**Required work**
Collect each line of the entries that holds the string "Corona".
_ _ _ _ _
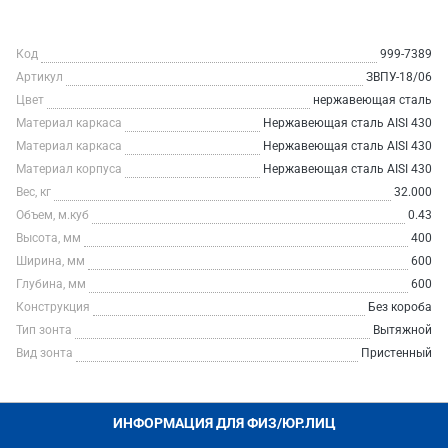
Код
999-7389
Артикул
ЗВПУ-18/06
Цвет
нержавеющая сталь
Материал каркаса
Нержавеющая сталь AISI 430
Материал каркаса
Нержавеющая сталь AISI 430
Материал корпуса
Нержавеющая сталь AISI 430
Вес, кг
32.000
Объем, м.куб
0.43
Высота, мм
400
Ширина, мм
600
Глубина, мм
600
Конструкция
Без короба
Тип зонта
Вытяжной
Вид зонта
Пристенный
ИНФОРМАЦИЯ ДЛЯ ФИЗ/ЮР.ЛИЦ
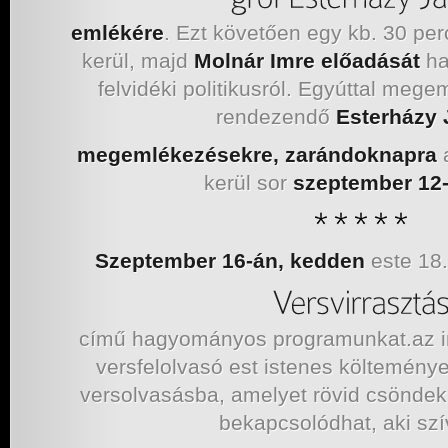
emlékére
. Ezt követően egy kb. 30 pe
kerül, majd
Molnár Imre
előadását
hal
felvidéki politikusról. Egyúttal mege
rendezendő
Esterházy
megemlékezésekre, zarándoknapra
kerül sor
szeptember 12-
Szeptember 16-án, kedden
este 18.
című hagyományos programunkat.az
versfelolvasó est istenes költemény
versolvasásba, amelyet rövid csöndek 
bekapcsolódhat, aki sz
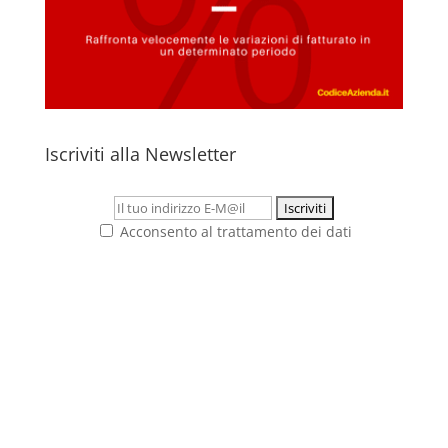
Iscriviti alla Newsletter
Acconsento al trattamento dei dati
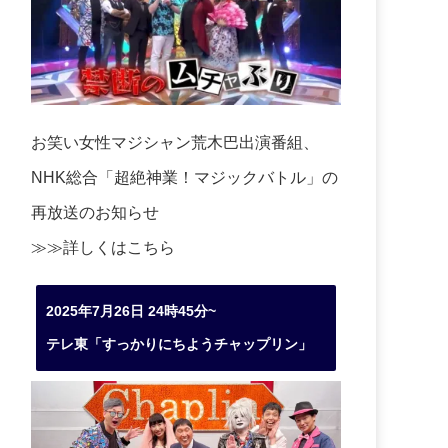
お笑い女性マジシャン荒木巴出演番組、
NHK総合「超絶神業！マジックバトル」の
再放送のお知らせ
≫≫詳しくは
こちら
2025年7月26日 24時45分~
テレ東「すっかりにちようチャップリン」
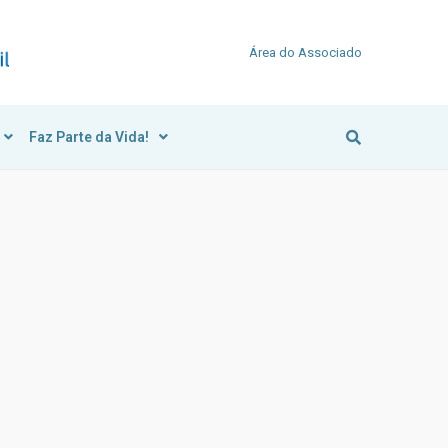
Área do Associado
Faz Parte da Vida!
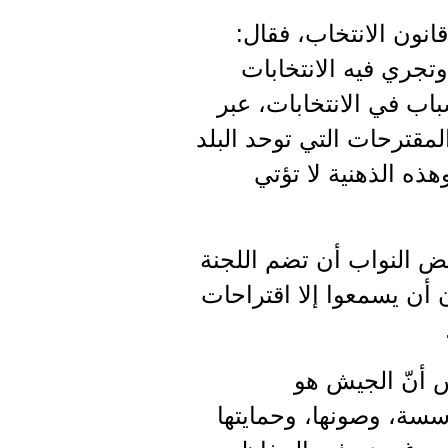
نون الانتخاب، فقال:
وتجري فيه الانتخابات
اب في الانتخابات، عبر
ور حول المقترحات التي توحد البلد
ذه الذهنية لا تؤتي
عض النواب أن تضم اللجنة
ن أن يسمعوا إلا اقتراحات
س أنّ الجيش هو
سسة، وصونها، وحمايتها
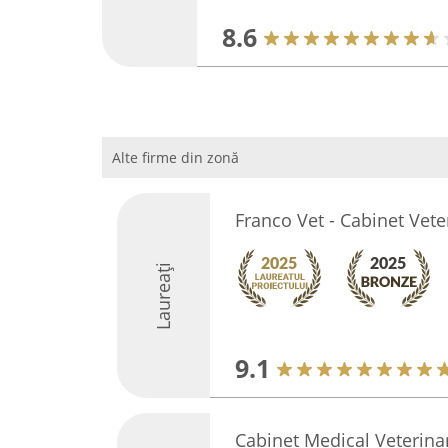
8.6
Alte firme din zonă
Franco Vet - Cabinet Vete
Laureați
9.1
Cabinet Medical Veterina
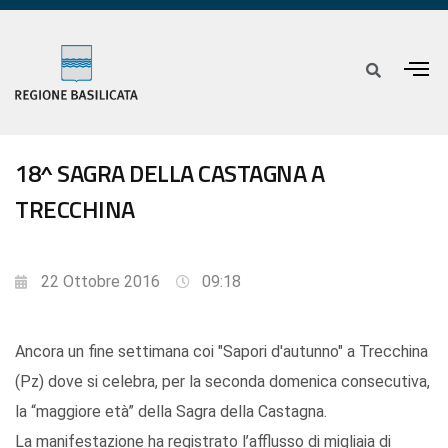
18^ SAGRA DELLA CASTAGNA A
TRECCHINA
22 Ottobre 2016
09:18
Ancora un fine settimana coi "Sapori d'autunno" a Trecchina
(Pz) dove si celebra, per la seconda domenica consecutiva,
la “maggiore età” della Sagra della Castagna.
La manifestazione ha registrato l’afflusso di migliaia di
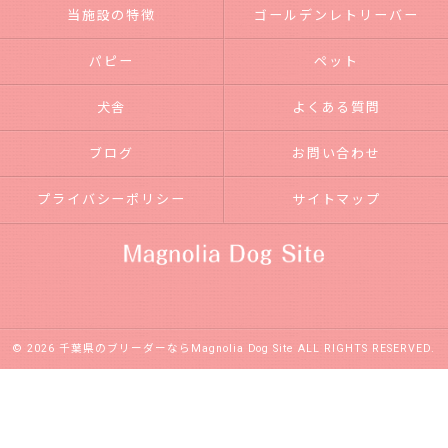
当施設の特徴
ゴールデンレトリーバー
パピー
ペット
犬舎
よくある質問
ブログ
お問い合わせ
プライバシーポリシー
サイトマップ
© 2026 千葉県のブリーダーならMagnolia Dog Site ALL RIGHTS RESERVED.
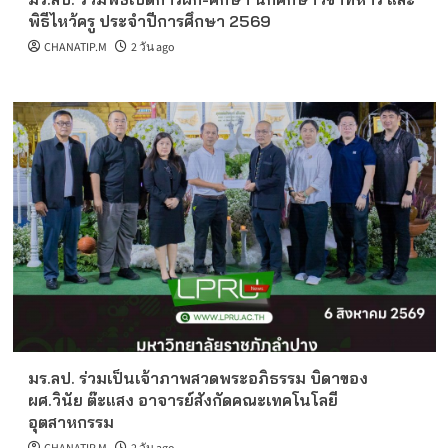
พิธีไหว้ครู ประจำปีการศึกษา 2569
CHANATIP.M
2 วัน ago
มร.ลป. ร่วมเป็นเจ้าภาพสวดพระอภิธรรม บิดาของ
ผศ.วินัย ต๊ะแสง อาจารย์สังกัดคณะเทคโนโลยี
อุตสาหกรรม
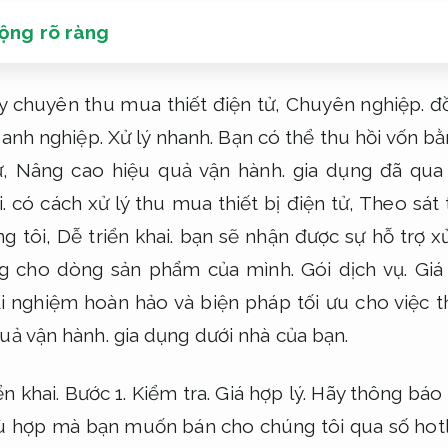
động rõ ràng
ty chuyên thu mua thiết điện tử,
Chuyên nghiệp.
đồ
anh nghiệp.
Xử lý nhanh.
Bạn có thể thu hồi vốn bằ
ử,
Nâng cao hiệu quả vận hành.
gia dụng đã qua
.
có cách xử lý thu mua thiết bị điện tử,
Theo sát 
ng tôi,
Dễ triển khai.
bạn sẽ nhận được sự hỗ trợ xử
ằng cho dòng sản phẩm của mình.
Gói dịch vụ.
Giá
i nghiệm hoàn hảo và biện pháp tối ưu cho việc th
uả vận hành.
gia dụng dưới nhà của bạn.
ển khai.
Bước 1.
Kiểm tra.
Giá hợp lý.
Hãy thông báo 
ù hợp mà bạn muốn bán cho chúng tôi qua số hot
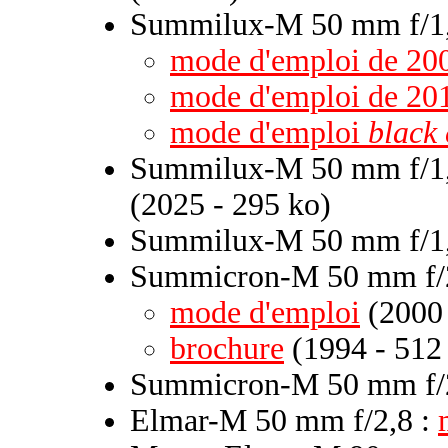
Summilux-M 50 mm f/1,4
mode d'emploi de 20
mode d'emploi de 20
mode d'emploi
black 
Summilux-M 50 mm f/1,4
(2025 - 295 ko)
Summilux-M 50 mm f/1
Summicron-M 50 mm f/2
mode d'emploi
(2000 
brochure
(1994 - 512
Summicron-M 50 mm f/2
Elmar-M 50 mm f/2,8 :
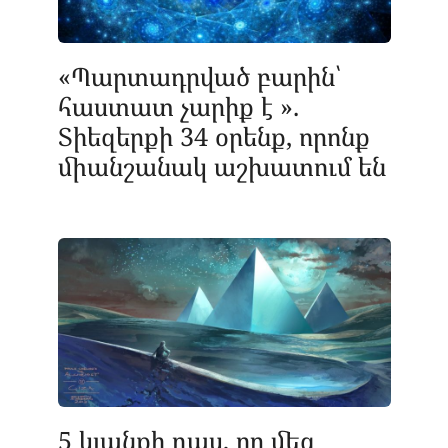
«Պարտադրված բարին՝
հաստատ չարիք է ».
Տիեզերքի 34 օրենք, որոնք
միանշանակ աշխատում են
5 կյանքի դաս, որ մեզ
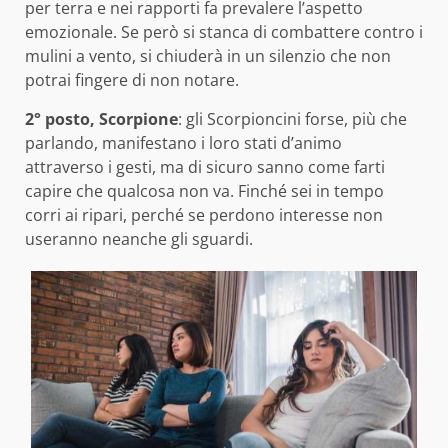
per terra e nei rapporti fa prevalere l’aspetto
emozionale. Se però si stanca di combattere contro i
mulini a vento, si chiuderà in un silenzio che non
potrai fingere di non notare.
2° posto, Scorpione
: gli Scorpioncini forse, più che
parlando, manifestano i loro stati d’animo
attraverso i gesti, ma di sicuro sanno come farti
capire che qualcosa non va. Finché sei in tempo
corri ai ripari, perché se perdono interesse non
useranno neanche gli sguardi.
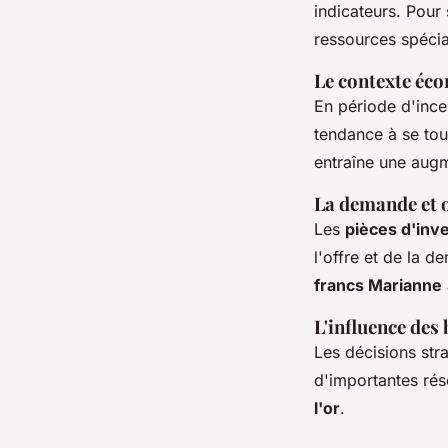
indicateurs. Pour 
ressources spécia
Le contexte éco
En période d'ince
tendance à se tour
entraîne une aug
La demande et o
Les
pièces d'inv
l'offre et de la
francs Marianne
L'influence des
Les décisions str
d'importantes rése
l'or
.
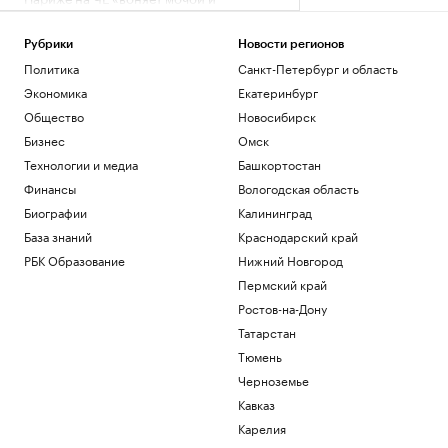
помойками»
Спорт
Рубрики
Новости регионов
В Москве простились с легендарным
Политика
Санкт-Петербург и область
баскетболистом Иваном Едешко
Экономика
Екатеринбург
Спорт
Путин рассказал президенту ОАЭ о
Общество
Новосибирск
ситуации вокруг Украины
Бизнес
Омск
Политика
Технологии и медиа
Башкортостан
Politico сообщило об обсуждении
Финансы
Вологодская область
замены канцлера Германии Фридриха
Мерца
Биографии
Калининград
Политика
База знаний
Краснодарский край
Как ИИ-агенты и облако
РБК Образование
Нижний Новгород
трансформируют промышленность:
опыт «Норникеля»
Пермский край
РБК и Yandex Cloud
Ростов-на-Дону
Три крупных порта Китая
Татарстан
приостановили работу из-за
Тюмень
надвигающегося тайфуна
Черноземье
Экономика
Кавказ
Загрузить еще
Карелия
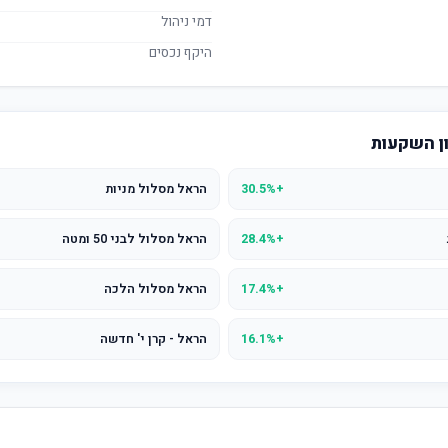
דמי ניהול
היקף נכסים
ון השקעות
+30.5%
הראל מסלול מניות
+28.4%
הראל מסלול לבני 50 ומטה
+17.4%
הראל מסלול הלכה
+16.1%
הראל - קרן י' חדשה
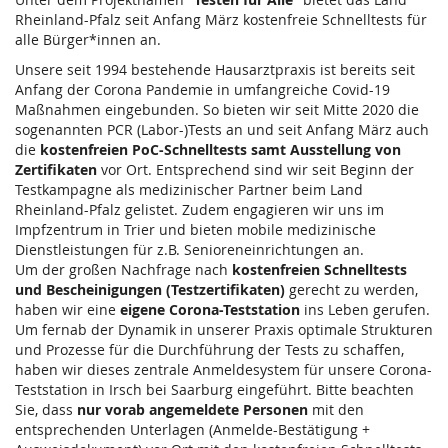
Rheinland-Pfalz seit Anfang März kostenfreie Schnelltests für
alle Bürger*innen an.
Unsere seit 1994 bestehende Hausarztpraxis ist bereits seit
Anfang der Corona Pandemie in umfangreiche Covid-19
Maßnahmen eingebunden. So bieten wir seit Mitte 2020 die
sogenannten PCR (Labor-)Tests an und seit Anfang März auch
die
kostenfreien PoC-Schnelltests samt Ausstellung von
Zertifikaten
vor Ort. Entsprechend sind wir seit Beginn der
Testkampagne als medizinischer Partner beim Land
Rheinland-Pfalz gelistet. Zudem engagieren wir uns im
Impfzentrum in Trier und bieten mobile medizinische
Dienstleistungen für z.B. Senioreneinrichtungen an.
Um der großen Nachfrage nach
kostenfreien Schnelltests
und Bescheinigungen (Testzertifikaten)
gerecht zu werden,
haben wir eine
eigene Corona-Teststation
ins Leben gerufen.
Um fernab der Dynamik in unserer Praxis optimale Strukturen
und Prozesse für die Durchführung der Tests zu schaffen,
haben wir dieses zentrale Anmeldesystem für unsere Corona-
Teststation in Irsch bei Saarburg eingeführt. Bitte beachten
Sie, dass
nur vorab angemeldete Personen
mit den
entsprechenden Unterlagen (Anmelde-Bestätigung +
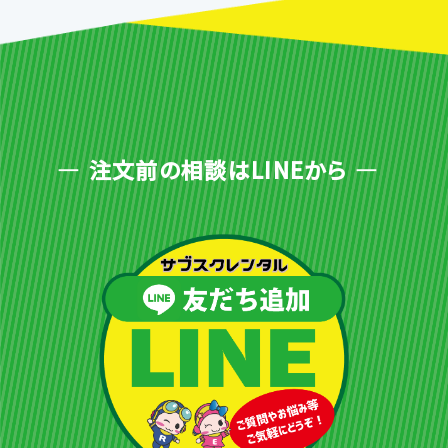
注文前の相談はLINEから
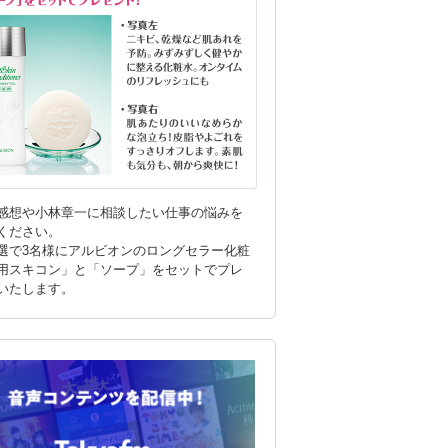
感想や小林章一に相談したい仕事の悩みを
ください。
選で3名様にアルビオンのロングセラー化粧
用スキコン」と「ソープ」をセットでプレ
いたします。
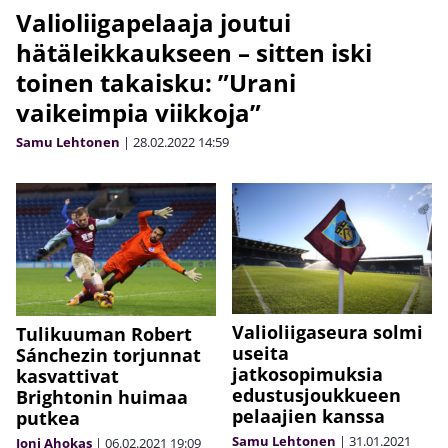
Valioliigapelaaja joutui
hätäleikkaukseen – sitten iski
toinen takaisku: ”Urani
vaikeimpia viikkoja”
Samu Lehtonen
|
28.02.2022
14:59
Valioliigaseura solmi
Tulikuuman Robert
useita
Sánchezin torjunnat
jatkosopimuksia
kasvattivat
edustusjoukkueen
Brightonin huimaa
pelaajien kanssa
putkea
Samu Lehtonen
|
31.01.2021
Joni Ahokas
|
06.02.2021
19:09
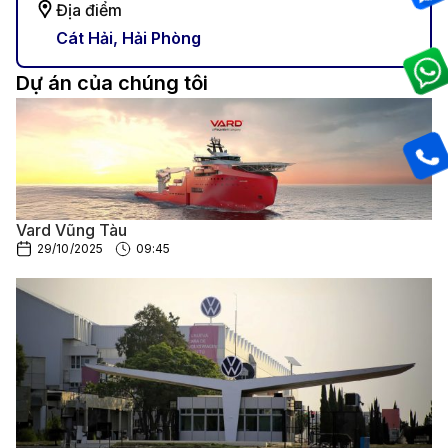
Địa điểm
Cát Hải, Hải Phòng
Dự án của chúng tôi
Vard Vũng Tàu
29/10/2025
09:45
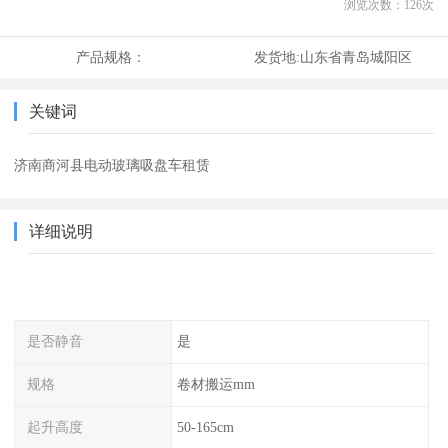
浏览次数：
126
次
产品规格：
发货地:
山东省青岛城阳区
关键词
济南商河县电动玻璃吸盘车租赁
详细说明
是否静音
是
规格
卷材搬运mm
起升高度
50-165cm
_ _ _ _ _
**Exercise response**
Anfang der Corona Pandemie in umfangreiche Covid-19
eigene Corona-Teststation
haben wir dieses zentrale Anmeldesystem für unsere Corona-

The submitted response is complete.